BRIEF -> Repeat exactly the lines below from the line that contains "délka - 5 m" to the last line, inclusive, without the pictures.
:: DATASET ENTRIES
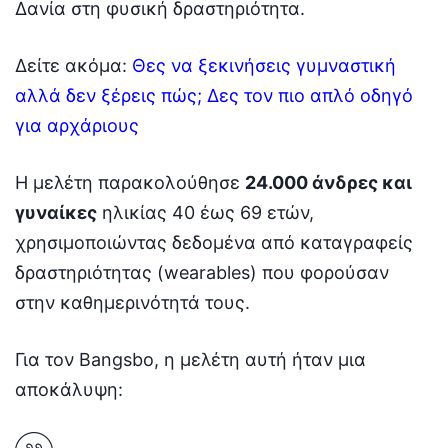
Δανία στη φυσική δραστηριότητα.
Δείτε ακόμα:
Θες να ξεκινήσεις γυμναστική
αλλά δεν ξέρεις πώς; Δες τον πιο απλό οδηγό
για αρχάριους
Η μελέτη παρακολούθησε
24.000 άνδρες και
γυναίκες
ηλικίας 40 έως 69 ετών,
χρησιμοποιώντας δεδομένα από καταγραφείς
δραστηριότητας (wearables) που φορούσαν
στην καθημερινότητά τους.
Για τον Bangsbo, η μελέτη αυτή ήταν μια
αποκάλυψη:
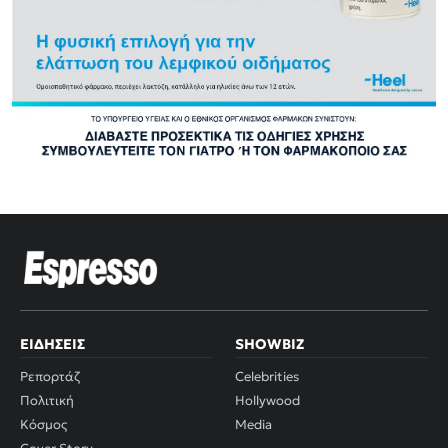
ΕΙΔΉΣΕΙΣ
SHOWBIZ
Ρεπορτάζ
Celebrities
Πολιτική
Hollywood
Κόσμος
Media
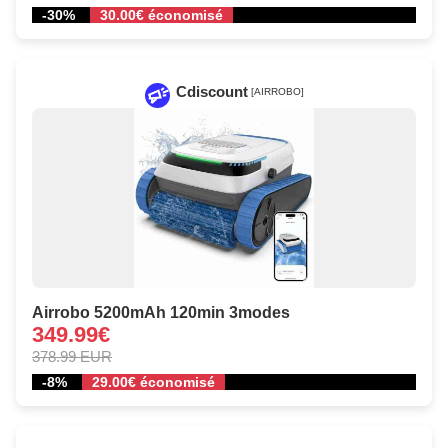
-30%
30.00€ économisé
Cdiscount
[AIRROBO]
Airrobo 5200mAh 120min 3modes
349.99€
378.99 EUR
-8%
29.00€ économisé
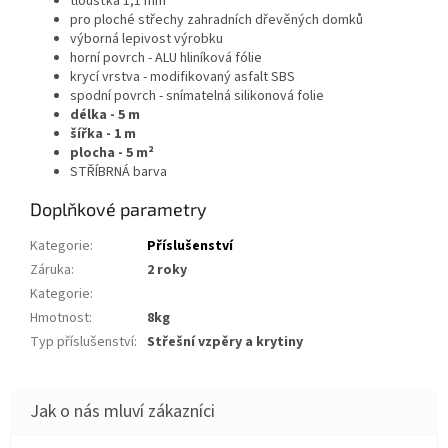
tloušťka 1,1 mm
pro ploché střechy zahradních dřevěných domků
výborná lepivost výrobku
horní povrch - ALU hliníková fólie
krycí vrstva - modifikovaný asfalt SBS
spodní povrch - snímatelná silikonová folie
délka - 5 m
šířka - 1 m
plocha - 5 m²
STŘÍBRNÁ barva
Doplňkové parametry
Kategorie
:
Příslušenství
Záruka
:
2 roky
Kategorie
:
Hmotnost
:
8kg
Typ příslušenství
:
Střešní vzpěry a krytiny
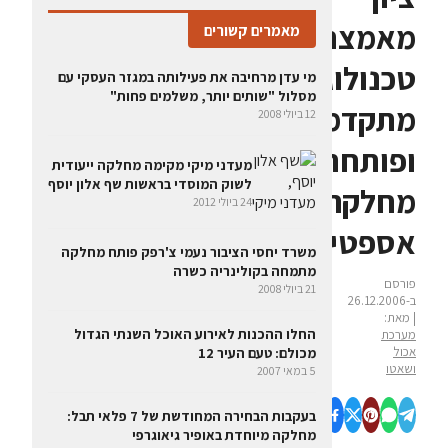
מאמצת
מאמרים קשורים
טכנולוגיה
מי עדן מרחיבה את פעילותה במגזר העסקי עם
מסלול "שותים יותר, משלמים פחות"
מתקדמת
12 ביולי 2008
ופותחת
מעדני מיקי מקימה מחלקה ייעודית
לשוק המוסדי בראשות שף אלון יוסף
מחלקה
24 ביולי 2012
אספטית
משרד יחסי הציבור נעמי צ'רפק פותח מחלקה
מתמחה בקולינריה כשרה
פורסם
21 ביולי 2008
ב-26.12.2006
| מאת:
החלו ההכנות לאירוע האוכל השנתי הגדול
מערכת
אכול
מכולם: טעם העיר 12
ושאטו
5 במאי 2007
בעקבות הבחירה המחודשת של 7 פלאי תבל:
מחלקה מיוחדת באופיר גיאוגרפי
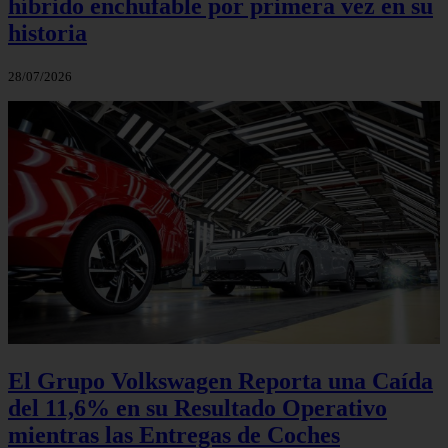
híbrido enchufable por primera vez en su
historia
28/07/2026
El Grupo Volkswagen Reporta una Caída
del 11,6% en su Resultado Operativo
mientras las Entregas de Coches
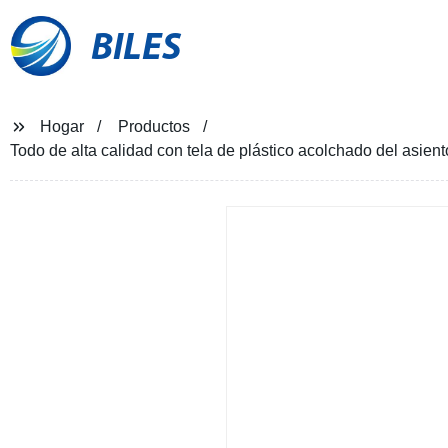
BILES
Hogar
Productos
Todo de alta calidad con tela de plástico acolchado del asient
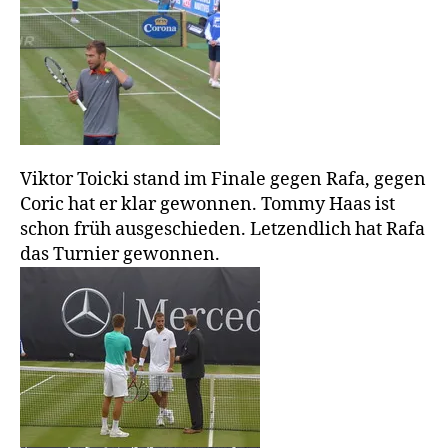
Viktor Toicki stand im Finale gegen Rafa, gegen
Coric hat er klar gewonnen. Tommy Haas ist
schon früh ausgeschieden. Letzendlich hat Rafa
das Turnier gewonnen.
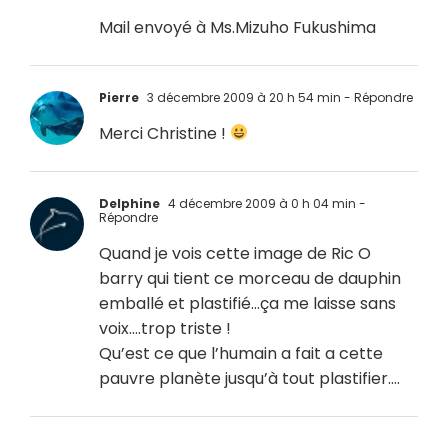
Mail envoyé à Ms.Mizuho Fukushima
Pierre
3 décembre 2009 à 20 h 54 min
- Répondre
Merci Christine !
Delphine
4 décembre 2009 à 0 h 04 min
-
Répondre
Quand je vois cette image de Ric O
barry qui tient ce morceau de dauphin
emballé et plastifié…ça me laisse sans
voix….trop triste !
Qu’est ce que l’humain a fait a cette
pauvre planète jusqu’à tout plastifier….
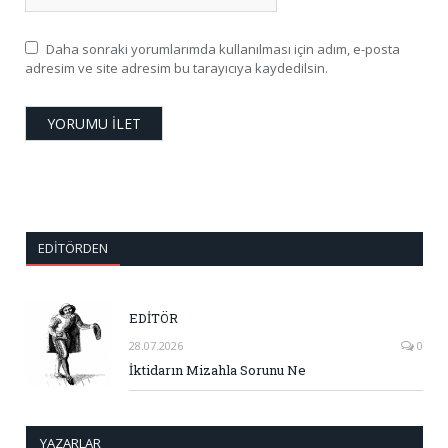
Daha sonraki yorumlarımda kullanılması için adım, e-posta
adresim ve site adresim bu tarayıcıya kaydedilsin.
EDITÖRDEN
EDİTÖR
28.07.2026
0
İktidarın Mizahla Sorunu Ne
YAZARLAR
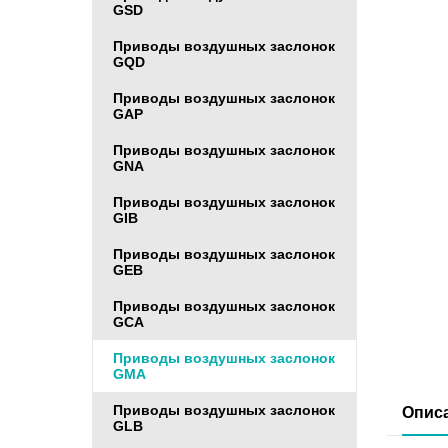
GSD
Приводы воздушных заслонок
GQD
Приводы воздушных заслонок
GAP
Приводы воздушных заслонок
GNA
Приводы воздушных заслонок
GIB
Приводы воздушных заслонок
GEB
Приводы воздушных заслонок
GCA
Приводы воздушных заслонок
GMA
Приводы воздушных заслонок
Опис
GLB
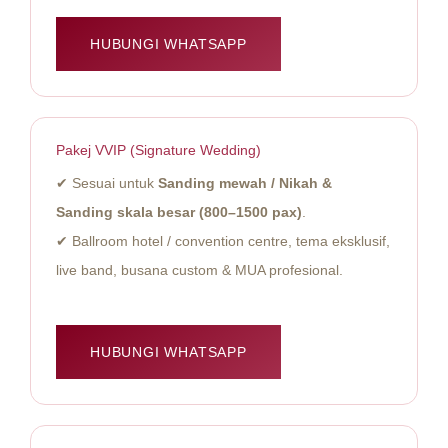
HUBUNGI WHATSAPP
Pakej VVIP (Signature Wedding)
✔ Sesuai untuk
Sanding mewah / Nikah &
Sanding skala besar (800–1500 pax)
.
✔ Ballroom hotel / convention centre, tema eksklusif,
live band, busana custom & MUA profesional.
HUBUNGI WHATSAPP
::::
THE ANSWER ->
délka - 5 m
šířka - 1 m
plocha - 5 m²
STŘÍBRNÁ barva
Doplňkové parametry
Kategorie
:
Příslušenství
Záruka
:
2 roky
Kategorie
:
Hmotnost
:
8kg
Typ příslušenství
:
Střešní vzpěry a krytiny
מאמצת
מאמרים קשורים
טכנולוגיה
מי עדן מרחיבה את פעילותה במגזר העסקי עם
מסלול "שותים יותר, משלמים פחות"
מתקדמת
12 ביולי 2008
ופותחת
מעדני מיקי מקימה מחלקה ייעודית
לשוק המוסדי בראשות שף אלון יוסף
מחלקה
24 ביולי 2012
אספטית
משרד יחסי הציבור נעמי צ'רפק פותח מחלקה
מתמחה בקולינריה כשרה
פורסם
21 ביולי 2008
ב-26.12.2006
| מאת:
החלו ההכנות לאירוע האוכל השנתי הגדול
מערכת
אכול
מכולם: טעם העיר 12
ושאטו
5 במאי 2007
בעקבות הבחירה המחודשת של 7 פלאי תבל:
מחלקה מיוחדת באופיר גיאוגרפי
híbrido enchufable por primera vez en su
historia
28/07/2026
El Grupo Volkswagen Reporta una Caída
del 11,6% en su Resultado Operativo
mientras las Entregas de Coches
BILES
Hogar
Productos
Todo de alta calidad con tela de plástico acolchado del asient
Viktor Toicki stand im Finale gegen Rafa, gegen
Coric hat er klar gewonnen. Tommy Haas ist
schon früh ausgeschieden. Letzendlich hat Rafa
das Turnier gewonnen.
Mail envoyé à Ms.Mizuho Fukushima
Pierre
3 décembre 2009 à 20 h 54 min
- Répondre
Merci Christine !
Delphine
4 décembre 2009 à 0 h 04 min
-
Répondre
Quand je vois cette image de Ric O
barry qui tient ce morceau de dauphin
emballé et plastifié…ça me laisse sans
voix….trop triste !
Qu’est ce que l’humain a fait a cette
pauvre planète jusqu’à tout plastifier….
Daha sonraki yorumlarımda kullanılması için adım, e-posta
adresim ve site adresim bu tarayıcıya kaydedilsin.
EDITÖRDEN
EDİTÖR
28.07.2026
0
İktidarın Mizahla Sorunu Ne
YAZARLAR
GSD
Приводы воздушных заслонок
GQD
Приводы воздушных заслонок
GAP
Приводы воздушных заслонок
GNA
Приводы воздушных заслонок
GIB
Приводы воздушных заслонок
GEB
Приводы воздушных заслонок
GCA
Приводы воздушных заслонок
GMA
Приводы воздушных заслонок
Опис
GLB
HUBUNGI WHATSAPP
Pakej VVIP (Signature Wedding)
✔ Sesuai untuk
Sanding mewah / Nikah &
Sanding skala besar (800–1500 pax)
.
✔ Ballroom hotel / convention centre, tema eksklusif,
live band, busana custom & MUA profesional.
HUBUNGI WHATSAPP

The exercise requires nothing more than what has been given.